:: What to produce ::
The answer should consist of each line below that contains the word "Política".
#### Data excerpts ####
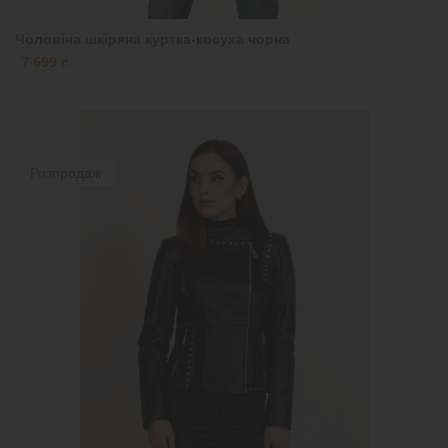
Чоловіча шкіряна куртка-косуха чорна
7 699 ₴
Розпродаж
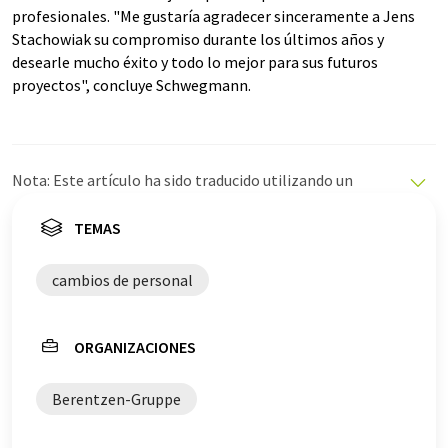
profesionales. "Me gustaría agradecer sinceramente a Jens
Stachowiak su compromiso durante los últimos años y
desearle mucho éxito y todo lo mejor para sus futuros
proyectos", concluye Schwegmann.
Nota: Este artículo ha sido traducido utilizando un
sistema informático sin intervención humana. LUMITOS
ofrece estas traducciones automáticas para presentar
TEMAS
una gama más amplia de noticias de actualidad. Como
este artículo ha sido traducido con traducción
cambios de personal
automática, es posible que contenga errores de
vocabulario, sintaxis o gramática. El artículo original en
Alemán se puede encontrar
aquí
.
ORGANIZACIONES
Berentzen-Gruppe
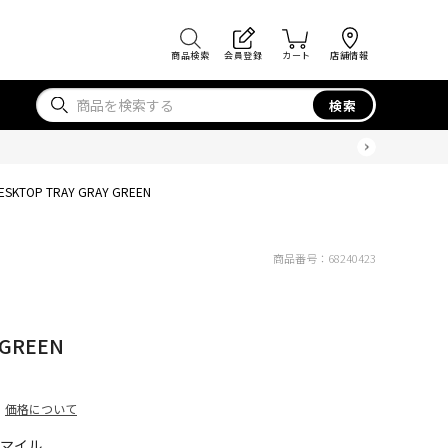
商品検索
会員登録
カート
店舗情報
検索
ESKTOP TRAY GRAY GREEN
商品番号：
68240423
 GREEN
価格について
5マイル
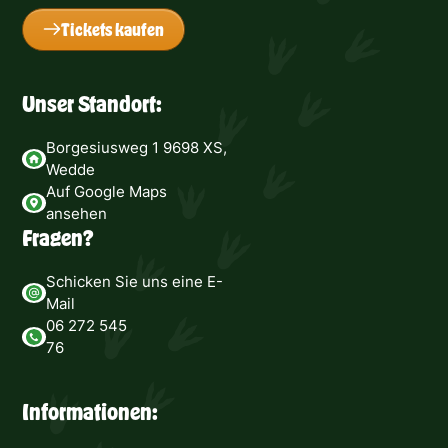
Tickets kaufen
Unser Standort:
Borgesiusweg 1 9698 XS,
Wedde
Auf Google Maps
ansehen
Fragen?
Schicken Sie uns eine E-
Mail
06 272 545
76
Informationen:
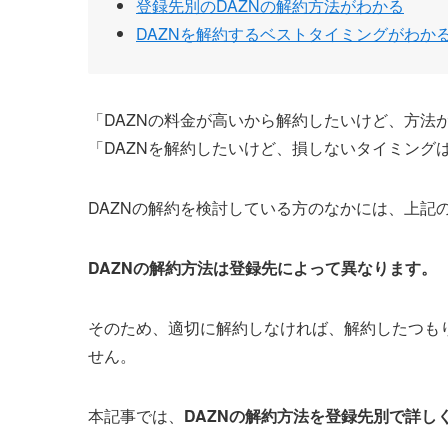
登録先別のDAZNの解約方法がわかる
DAZNを解約するベストタイミングがわか
「DAZNの料金が高いから解約したいけど、方法
「DAZNを解約したいけど、損しないタイミング
DAZNの解約を検討している方のなかには、上記
DAZNの解約方法は登録先によって異なります。
そのため、適切に解約しなければ、解約したつも
せん。
本記事では、
DAZNの解約方法を登録先別で詳し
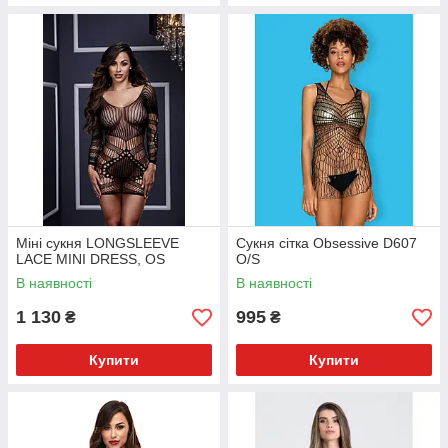
Міні сукня LONGSLEEVE
Сукня сітка Obsessive D607
LACE MINI DRESS, OS
O/S
В наявності
В наявності
1 130
995
₴
₴
Купити
Купити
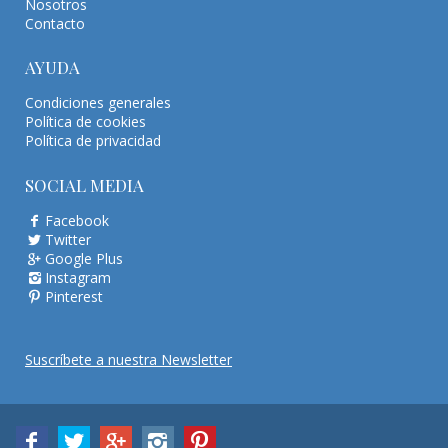
Nosotros
Contacto
AYUDA
Condiciones generales
Política de cookies
Política de privacidad
SOCIAL MEDIA
Facebook
Twitter
Google Plus
Instagram
Pinterest
Suscríbete a nuestra Newsletter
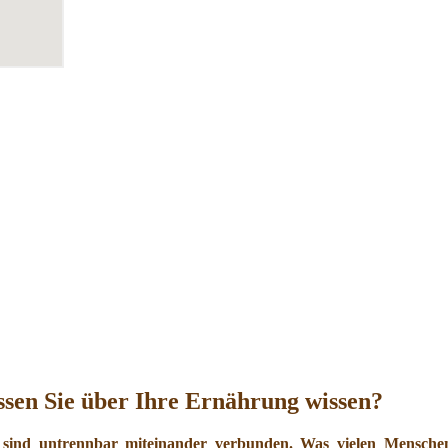
sen Sie über Ihre Ernährung wissen?
 sind untrennbar miteinander verbunden. Was vielen Menschen 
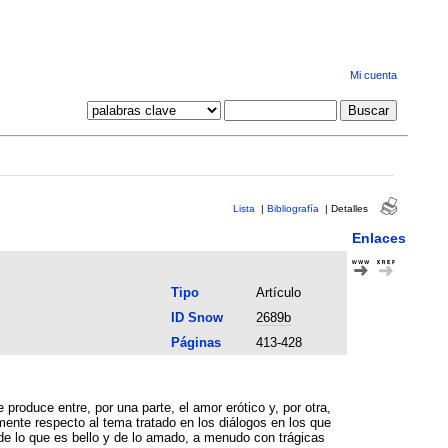
Mi cuenta
Lista
|
Bibliografía
|
Detalles
Enlaces
Tipo
Artículo
ID Snow
2689b
Páginas
413-428
roduce entre, por una parte, el amor erótico y, por otra,
mente respecto al tema tratado en los diálogos en los que
de lo que es bello y de lo amado, a menudo con trágicas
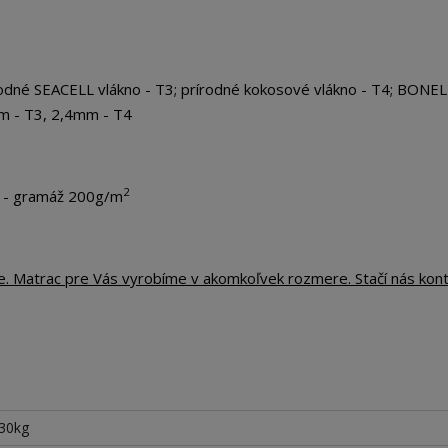
odné SEACELL vlákno - T3; prírodné kokosové vlákno - T4; BONEL
mm - T3, 2,4mm - T4
2
m - gramáž 200g/m
te. Matrac pre Vás vyrobíme v akomkoľvek rozmere. Stačí nás kon
130kg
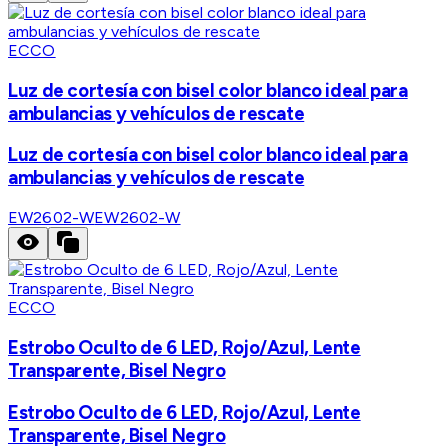
ECCO
Luz de cortesía con bisel color blanco ideal para
ambulancias y vehículos de rescate
Luz de cortesía con bisel color blanco ideal para
ambulancias y vehículos de rescate
EW2602-W
EW2602-W
ECCO
Estrobo Oculto de 6 LED, Rojo/Azul, Lente
Transparente, Bisel Negro
Estrobo Oculto de 6 LED, Rojo/Azul, Lente
Transparente, Bisel Negro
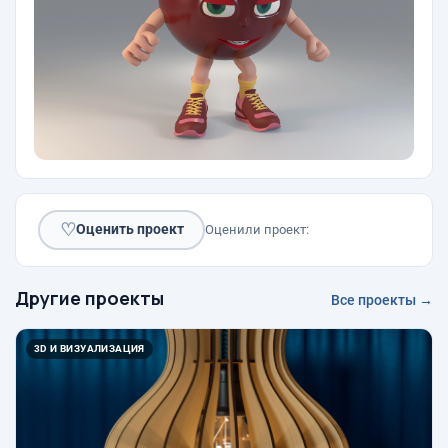
♡
Оценить проект
Оценили проект:
Другие проекты
Все проекты →
3D И ВИЗУАЛИЗАЦИЯ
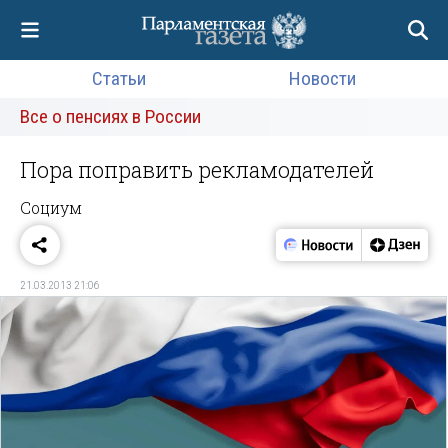
Статьи
Новости
Все о пенсиях в России
Пора поправить рекламодателей
Социум
21.03.2013 21:06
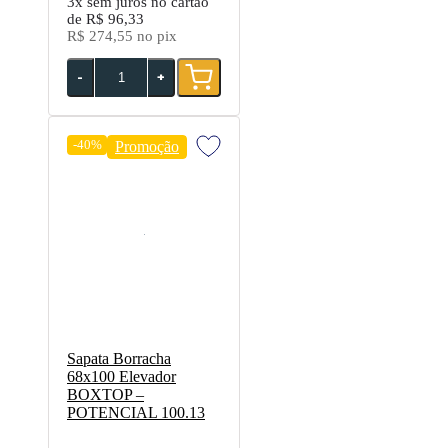
3x
sem juros no cartão
de
R$ 96,33
R$ 274,55
no pix
-
+
-40%
Promoção
Sapata Borracha
68x100 Elevador
BOXTOP –
POTENCIAL 100.13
####
:: Task response ::
Política de cookies
Política de privacidad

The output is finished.